Reward Function: A composite rule-based reward is designed to guide the model:
- Format Reward: Ensures the output follows the strict 6-step reasoning template.
- Length Reward: Encourages thorough thinking (output length > 1024 tokens) to avoid hasty judgments.
- Answer Reward: Grants positive feedback only if the final predicted relation label is correct.
Key Innovation: Progressive Sample-Mixing Strategy:
- The authors observed that training RL solely on "hard" samples (those the model got wrong in Stage 1) leads to instability, while training on all remaining data (mostly "easy" samples) causes overfitting on simple patterns.
- Solution: A curriculum-like strategy where the ratio of hard samples to easy samples in each mini-batch is gradually increased as training epochs progress.
- Mechanism: Initially, the model sees a mix (e.g., 1:1). As training proceeds, the proportion of easy samples decays, forcing the model to focus increasingly on challenging cases while maintaining stability through the initial warm-up.

3. Key Contributions

MORE-R1 Model: The first successful adaptation of an LVLM to the MORE task using explicit stepwise reasoning and RL, achieving State-of-the-Art (SOTA) performance.
Automated Data Construction: An efficient strategy using an expert model to generate fine-grained, stepwise reasoning data for SFT, overcoming the bottleneck of manual annotation.
Progressive Sample-Mixing Strategy: A novel RL training technique that dynamically adjusts the difficulty of training samples, stabilizing the learning process and significantly boosting performance on complex scenarios.
Enhanced Transparency & Scalability: By generating reasoning chains, the model improves interpretability and can handle relation types not strictly limited to a fixed classifier head (generation-based approach).

4. Experimental Results

The model was evaluated on the standard MORE benchmark (20,264 samples, 21 relation types).

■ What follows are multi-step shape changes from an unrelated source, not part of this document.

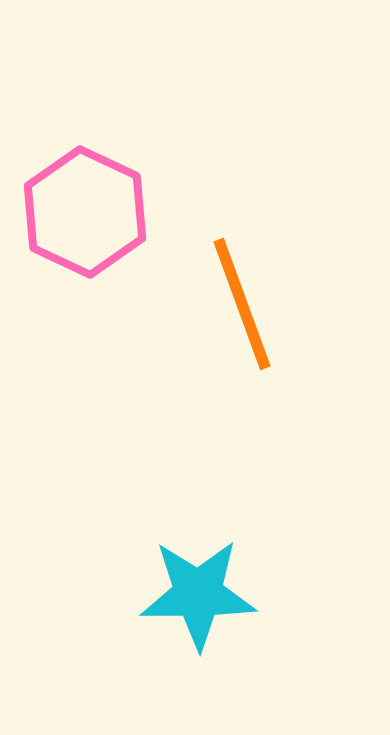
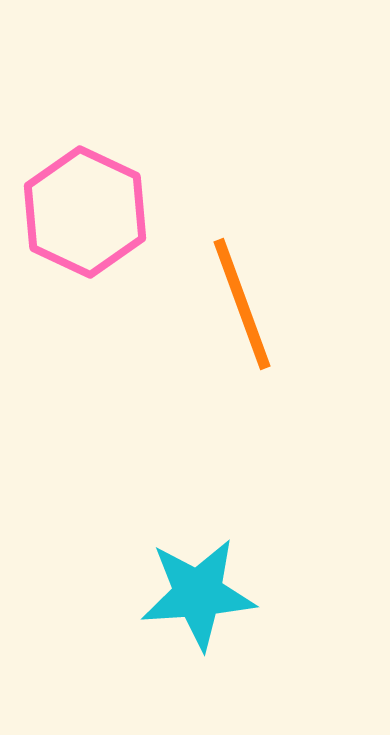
cyan star: rotated 4 degrees counterclockwise
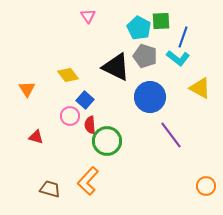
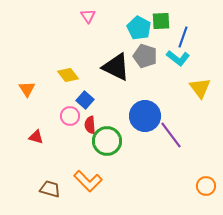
yellow triangle: rotated 25 degrees clockwise
blue circle: moved 5 px left, 19 px down
orange L-shape: rotated 88 degrees counterclockwise
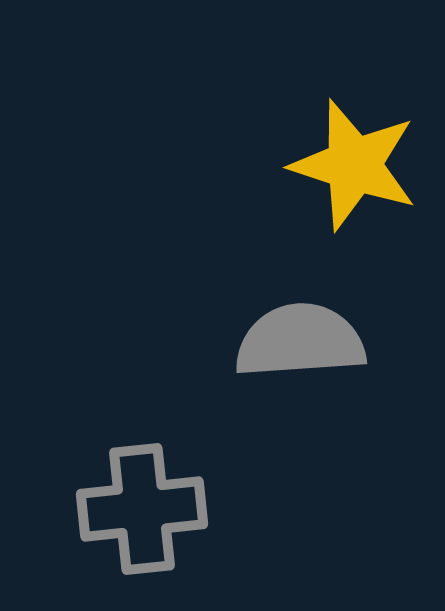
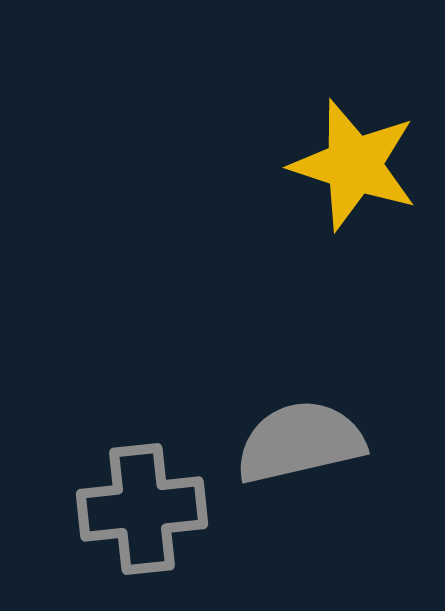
gray semicircle: moved 101 px down; rotated 9 degrees counterclockwise
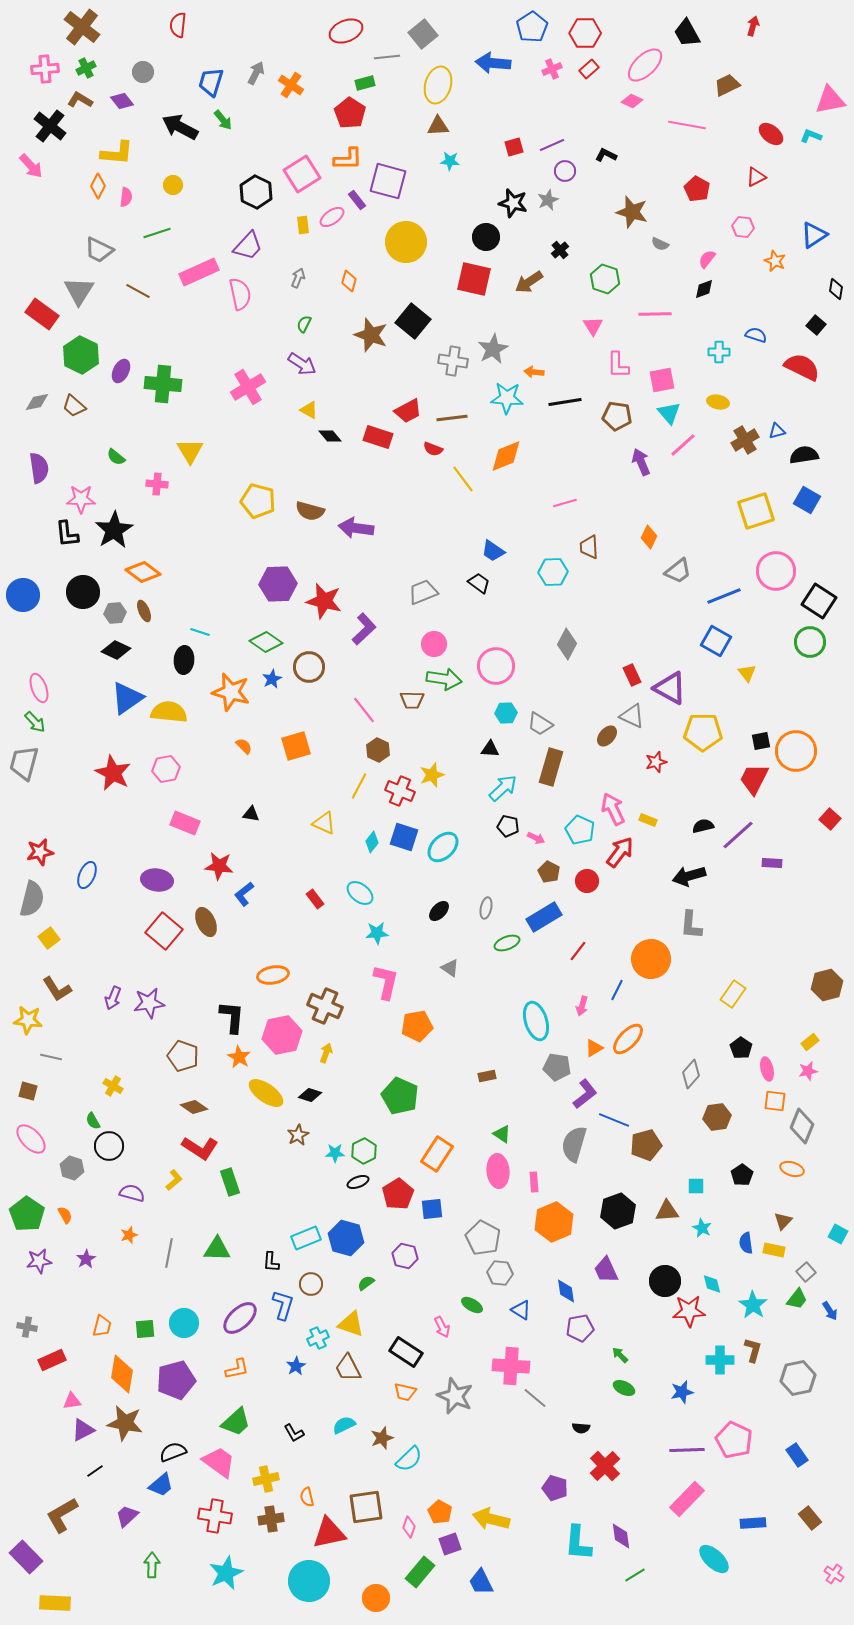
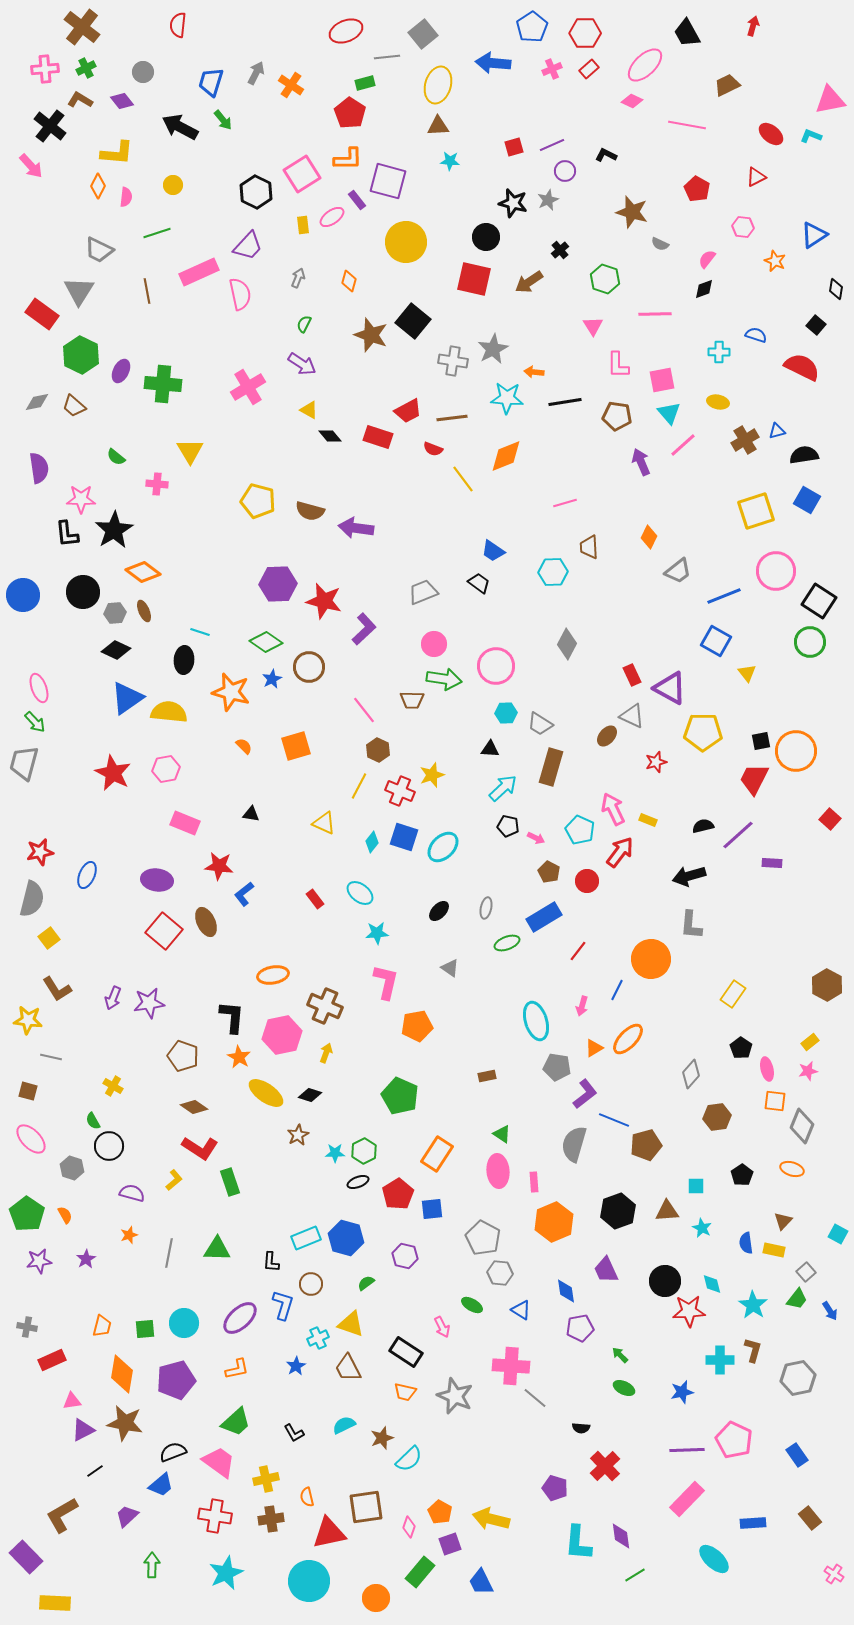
brown line at (138, 291): moved 9 px right; rotated 50 degrees clockwise
brown hexagon at (827, 985): rotated 16 degrees counterclockwise
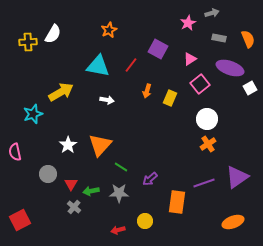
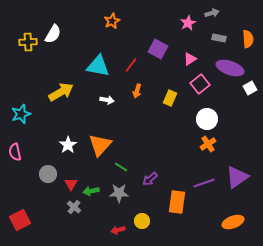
orange star: moved 3 px right, 9 px up
orange semicircle: rotated 18 degrees clockwise
orange arrow: moved 10 px left
cyan star: moved 12 px left
yellow circle: moved 3 px left
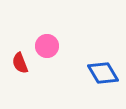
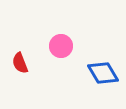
pink circle: moved 14 px right
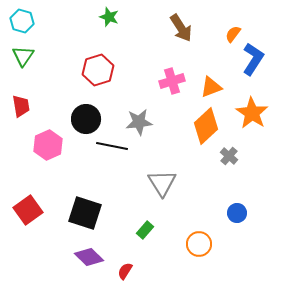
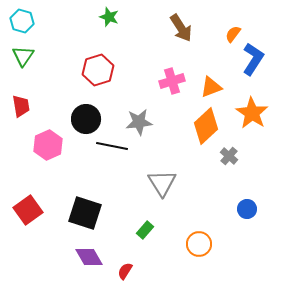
blue circle: moved 10 px right, 4 px up
purple diamond: rotated 16 degrees clockwise
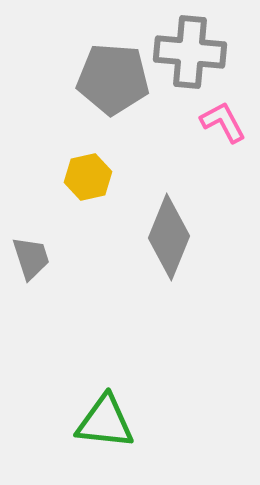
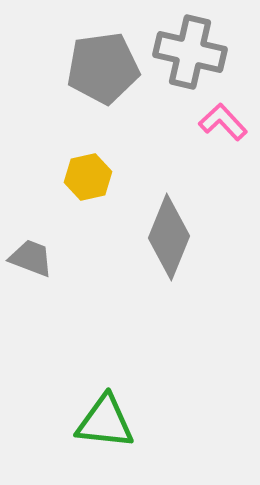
gray cross: rotated 8 degrees clockwise
gray pentagon: moved 10 px left, 11 px up; rotated 12 degrees counterclockwise
pink L-shape: rotated 15 degrees counterclockwise
gray trapezoid: rotated 51 degrees counterclockwise
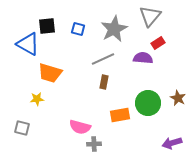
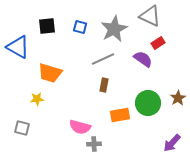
gray triangle: rotated 45 degrees counterclockwise
blue square: moved 2 px right, 2 px up
blue triangle: moved 10 px left, 3 px down
purple semicircle: moved 1 px down; rotated 30 degrees clockwise
brown rectangle: moved 3 px down
brown star: rotated 14 degrees clockwise
purple arrow: rotated 30 degrees counterclockwise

Performance: MORE-R1 achieved 84.91% Accuracy and 67.80% F1 Score, significantly outperforming:
- The previous SOTA classification-based method (REMOTE): +1.5% Acc, +6.1% F1.
- A generation-based baseline without reasoning (Qwen2.5-VL-SFT): +2.7% Acc, +13.8% F1.
Ablation Studies:
- Stage 1 only: Showed significant improvement over direct SFT, proving the value of the reasoning paradigm.
- Progressive Mixing: The variant with the decay factor $\alpha=0.5$ (gradually increasing hard samples) outperformed strategies using all data ("raw") or only hard samples (" $\alpha \to 0$ ").
Case Studies: Visualizations showed that while baseline models often misidentified entity types or missed implicit adversarial relationships (e.g., confusing "partner" with "opposed to" in a sports context), MORE-R1 successfully traced the logical steps to identify the correct "opposed to" relationship.

5. Significance

This work represents a paradigm shift in Multimodal Relation Extraction. It moves away from rigid classification heads toward generative, reasoning-driven approaches powered by RL. By demonstrating that LVLMs can be effectively guided to perform complex cross-modal reasoning through structured training (SFT + RL with curriculum mixing), the paper provides a robust blueprint for applying Large Reasoning Models to other complex multimodal tasks where interpretability and handling of long-tail/complex scenarios are critical.